Find Peak Element II

Question

There is an integer matrix which has the following features:

The numbers in adjacent positions are different. The matrix has n rows and m columns.

For all i < m, A[0][i] < A[1][i] && A[n - 2][i] > A[n - 1][i].
For all j < n, A[j][0] < A[j][1] && A[j][m - 2] > A[j][m - 1].

We define a position P is a peek if:

A[j][i] > A[j+1][i] && A[j][i] > A[j-1][i] && A[j][i] > A[j][i+1] && A[j][i] > A[j][i-1]

Find a peak element in this matrix. Return the index of the peak.
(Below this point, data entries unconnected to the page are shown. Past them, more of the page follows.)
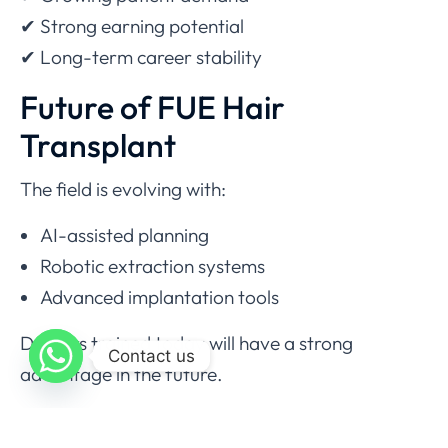
✔ Strong earning potential
✔ Long-term career stability
Future of FUE Hair
Transplant
The field is evolving with:
AI-assisted planning
Robotic extraction systems
Advanced implantation tools
Doctors trained today will have a strong
Contact us
advantage in the future.
Final Thoughts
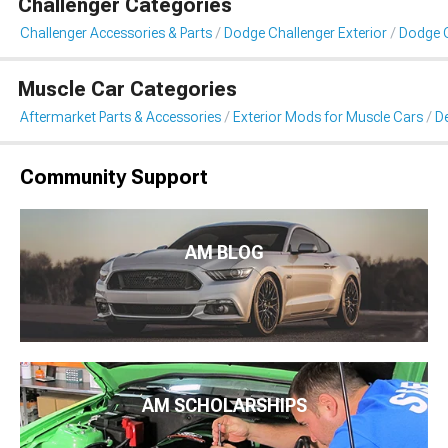
Challenger Categories
Challenger Accessories & Parts
Dodge Challenger Exterior
Dodge C
Muscle Car Categories
Aftermarket Parts & Accessories
Exterior Mods for Muscle Cars
De
Community Support
AM BLOG
AM SCHOLARSHIPS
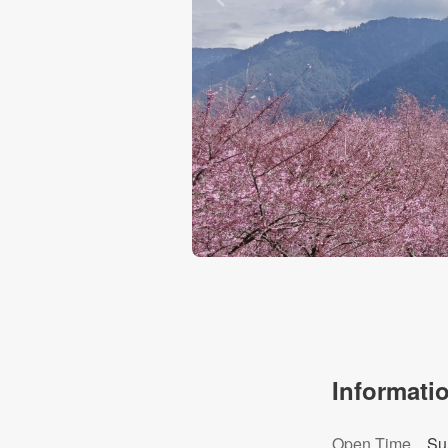
Informati
Open Time
Su
Cherry Blossoms Garden Park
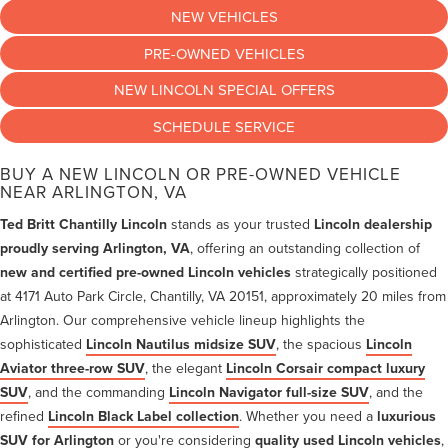
NEW VEHICLES
PRE-OWNED VEHICLES
NEW LINCOLN SPECIAL OFFERS
SCHEDULE SERVICE
BUY A NEW LINCOLN OR PRE-OWNED VEHICLE
NEAR ARLINGTON, VA
Ted Britt Chantilly Lincoln
stands as your trusted
Lincoln dealership
proudly serving Arlington, VA
, offering an outstanding collection of
new and certified pre-owned Lincoln vehicles
strategically positioned
at 4171 Auto Park Circle, Chantilly, VA 20151, approximately 20 miles from
Arlington. Our comprehensive vehicle lineup highlights the
sophisticated
Lincoln Nautilus midsize SUV
, the spacious
Lincoln
Aviator three-row SUV
, the elegant
Lincoln Corsair compact luxury
SUV
, and the commanding
Lincoln Navigator full-size SUV
, and the
refined
Lincoln Black Label collection
. Whether you need a
luxurious
SUV for Arlington
or you're considering
quality used Lincoln vehicles
,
Have you met this question in a real interview? Yes Example Given a matrix:

[
  [1 ,2 ,3 ,6 ,5],
  [16,41,23,22,6],
  [15,17,24,21,7],
  [14,18,19,20,10],
  [13,14,11,10,9]
]

return index of 41 (which is [1,1]) or index of 24 (which is [2,2])

Thoughts

  1. 从中间行,找到这一行的最大数
  2. 如果上面数比它大,则上半部必然有一个Peak,对下面也是

二分法

Solution

class Solution:
    #@param A: An list of list integer 
    #@return: The index of position is a list of integer, for example [2,2]
    def findPeakII(self, A):
        # write your code here
        length = len(A)
        if length == 0:
            return 
        if length == 1:
            col = 0
            for idx, num in enumerate(A):
                if num > A[col]:
                    col = idx
            return [0, idx]

        low = 1
        high = length - 2
        while low <= high:
            mid = ( low + high ) / 2
            peakCol = self.findCol(A, mid)
            if (A[mid][peakCol] < A[mid-1][peakCol]):
                high = mid - 1
            elif (A[mid][peakCol] < A[mid+1][peakCol]):
                low = mid + 1
            else:
                return (mid, peakCol)




    def findCol(self, A, mid):
        col = 0
        for i in range(len(A[mid])):
            if A[mid][i] > A[mid][col]:
                col = i

        return col